A behavior-based inverse kinematics algorithm to predict arm prehension postures for computer-aided ergonomic evaluation.

In this paper, the computational problem of inverse kinematics of arm prehension movements was investigated. How motions of each joint involved in arm movements can be used to control the end-effector (hand) position and orientation was first examined. It is shown that the inverse kinematics problem due to the kinematic redundancy in joint space is ill-posed only at the control of hand orientation but not at the control of hand position. Based upon this analysis, a previously proposed inverse kinematics algorithm (Wang et Verriest, 1998a) to predict arm reach postures was extended to a seven-DOF arm model to predict arm prehension postures using a separate control of hand position and orientation. The algorithm can be either in rule-based form or by optimization through appropriate choice of weight coefficients. Compared to the algebraic inverse kinematics algorithm, the proposed algorithm can handle the non-linearity of joint limits in a straightforward way.
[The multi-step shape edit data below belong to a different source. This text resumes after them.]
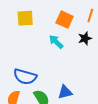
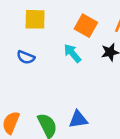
blue semicircle: (25, 77) -> (26, 57), moved, size x0.6

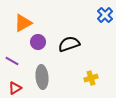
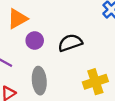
yellow cross: (91, 78) -> (95, 82), size x1.5

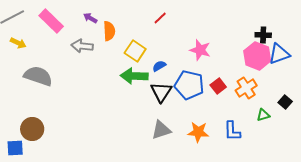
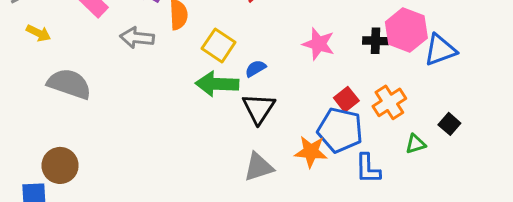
black cross: (263, 35) -> (376, 41), moved
pink hexagon: (257, 56) -> (406, 30), moved
blue pentagon: (189, 85) -> (340, 130), moved
orange star: (198, 132) -> (311, 152), moved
In addition, no matrix inverse calculation is needed, thus avoiding the stability and convergence problems often occurring near a singularity of the Jacobian. Since an end-effector motion-oriented method is used to describe joint movements, observed behaviors of arm movements can be easily implemented in the algorithm. The proposed algorithm provides a general frame for arm postural control and can be used as an efficient postural manipulation tool for computer-aided ergonomic evaluation.